*Aim of the task:*
Up through the line that contains "Αλλαγές στη λειτουργία", retype the entries exactly, beginning at the very first line.

(Stored entries)
========================
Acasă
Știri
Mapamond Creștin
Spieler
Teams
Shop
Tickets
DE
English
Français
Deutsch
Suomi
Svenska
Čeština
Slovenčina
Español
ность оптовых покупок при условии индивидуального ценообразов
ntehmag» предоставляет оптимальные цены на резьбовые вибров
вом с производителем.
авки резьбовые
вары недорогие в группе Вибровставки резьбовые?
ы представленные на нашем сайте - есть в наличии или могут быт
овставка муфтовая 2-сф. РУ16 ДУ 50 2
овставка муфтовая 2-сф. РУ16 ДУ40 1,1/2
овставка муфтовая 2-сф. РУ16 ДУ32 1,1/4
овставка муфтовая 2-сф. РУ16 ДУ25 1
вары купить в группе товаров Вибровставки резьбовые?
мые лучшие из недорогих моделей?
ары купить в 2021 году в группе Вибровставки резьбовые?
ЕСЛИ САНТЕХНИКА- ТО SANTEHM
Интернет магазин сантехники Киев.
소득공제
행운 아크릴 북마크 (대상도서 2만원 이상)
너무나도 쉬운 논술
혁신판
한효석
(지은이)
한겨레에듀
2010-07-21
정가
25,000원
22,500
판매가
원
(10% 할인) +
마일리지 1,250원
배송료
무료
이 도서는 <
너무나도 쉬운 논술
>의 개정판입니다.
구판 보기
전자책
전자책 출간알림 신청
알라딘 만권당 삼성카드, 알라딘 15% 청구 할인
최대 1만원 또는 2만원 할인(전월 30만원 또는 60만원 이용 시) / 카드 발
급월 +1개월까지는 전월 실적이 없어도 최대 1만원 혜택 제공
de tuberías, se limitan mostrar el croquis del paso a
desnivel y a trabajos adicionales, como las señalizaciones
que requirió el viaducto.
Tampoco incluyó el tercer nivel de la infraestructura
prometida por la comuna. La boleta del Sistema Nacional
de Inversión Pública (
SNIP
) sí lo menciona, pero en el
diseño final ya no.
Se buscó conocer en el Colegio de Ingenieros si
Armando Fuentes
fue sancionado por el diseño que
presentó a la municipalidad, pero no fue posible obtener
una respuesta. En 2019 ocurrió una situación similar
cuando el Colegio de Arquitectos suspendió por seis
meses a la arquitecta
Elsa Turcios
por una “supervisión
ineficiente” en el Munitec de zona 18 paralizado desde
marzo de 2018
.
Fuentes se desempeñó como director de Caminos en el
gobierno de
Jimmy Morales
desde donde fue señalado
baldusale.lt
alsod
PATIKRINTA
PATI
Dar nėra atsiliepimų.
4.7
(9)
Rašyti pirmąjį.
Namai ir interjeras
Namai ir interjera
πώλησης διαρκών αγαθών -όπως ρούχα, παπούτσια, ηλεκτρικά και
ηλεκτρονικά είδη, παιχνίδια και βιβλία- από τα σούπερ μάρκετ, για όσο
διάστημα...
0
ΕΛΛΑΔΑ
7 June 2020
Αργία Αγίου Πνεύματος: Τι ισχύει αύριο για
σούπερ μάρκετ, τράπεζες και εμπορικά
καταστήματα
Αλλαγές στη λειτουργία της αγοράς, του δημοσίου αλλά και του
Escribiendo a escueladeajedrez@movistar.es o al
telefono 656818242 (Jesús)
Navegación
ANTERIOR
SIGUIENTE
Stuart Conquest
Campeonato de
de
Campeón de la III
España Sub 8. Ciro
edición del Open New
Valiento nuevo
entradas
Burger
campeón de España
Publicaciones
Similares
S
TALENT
========================
*Answer:*
Acasă
Știri
Mapamond Creștin
Spieler
Teams
Shop
Tickets
DE
English
Français
Deutsch
Suomi
Svenska
Čeština
Slovenčina
Español
ность оптовых покупок при условии индивидуального ценообразов
ntehmag» предоставляет оптимальные цены на резьбовые вибров
вом с производителем.
авки резьбовые
вары недорогие в группе Вибровставки резьбовые?
ы представленные на нашем сайте - есть в наличии или могут быт
овставка муфтовая 2-сф. РУ16 ДУ 50 2
овставка муфтовая 2-сф. РУ16 ДУ40 1,1/2
овставка муфтовая 2-сф. РУ16 ДУ32 1,1/4
овставка муфтовая 2-сф. РУ16 ДУ25 1
вары купить в группе товаров Вибровставки резьбовые?
мые лучшие из недорогих моделей?
ары купить в 2021 году в группе Вибровставки резьбовые?
ЕСЛИ САНТЕХНИКА- ТО SANTEHM
Интернет магазин сантехники Киев.
소득공제
행운 아크릴 북마크 (대상도서 2만원 이상)
너무나도 쉬운 논술
혁신판
한효석
(지은이)
한겨레에듀
2010-07-21
정가
25,000원
22,500
판매가
원
(10% 할인) +
마일리지 1,250원
배송료
무료
이 도서는 <
너무나도 쉬운 논술
>의 개정판입니다.
구판 보기
전자책
전자책 출간알림 신청
알라딘 만권당 삼성카드, 알라딘 15% 청구 할인
최대 1만원 또는 2만원 할인(전월 30만원 또는 60만원 이용 시) / 카드 발
급월 +1개월까지는 전월 실적이 없어도 최대 1만원 혜택 제공
de tuberías, se limitan mostrar el croquis del paso a
desnivel y a trabajos adicionales, como las señalizaciones
que requirió el viaducto.
Tampoco incluyó el tercer nivel de la infraestructura
prometida por la comuna. La boleta del Sistema Nacional
de Inversión Pública (
SNIP
) sí lo menciona, pero en el
diseño final ya no.
Se buscó conocer en el Colegio de Ingenieros si
Armando Fuentes
fue sancionado por el diseño que
presentó a la municipalidad, pero no fue posible obtener
una respuesta. En 2019 ocurrió una situación similar
cuando el Colegio de Arquitectos suspendió por seis
meses a la arquitecta
Elsa Turcios
por una “supervisión
ineficiente” en el Munitec de zona 18 paralizado desde
marzo de 2018
.
Fuentes se desempeñó como director de Caminos en el
gobierno de
Jimmy Morales
desde donde fue señalado
baldusale.lt
alsod
PATIKRINTA
PATI
Dar nėra atsiliepimų.
4.7
(9)
Rašyti pirmąjį.
Namai ir interjeras
Namai ir interjera
πώλησης διαρκών αγαθών -όπως ρούχα, παπούτσια, ηλεκτρικά και
ηλεκτρονικά είδη, παιχνίδια και βιβλία- από τα σούπερ μάρκετ, για όσο
διάστημα...
0
ΕΛΛΑΔΑ
7 June 2020
Αργία Αγίου Πνεύματος: Τι ισχύει αύριο για
σούπερ μάρκετ, τράπεζες και εμπορικά
καταστήματα
Αλλαγές στη λειτουργία της αγοράς, του δημοσίου αλλά και του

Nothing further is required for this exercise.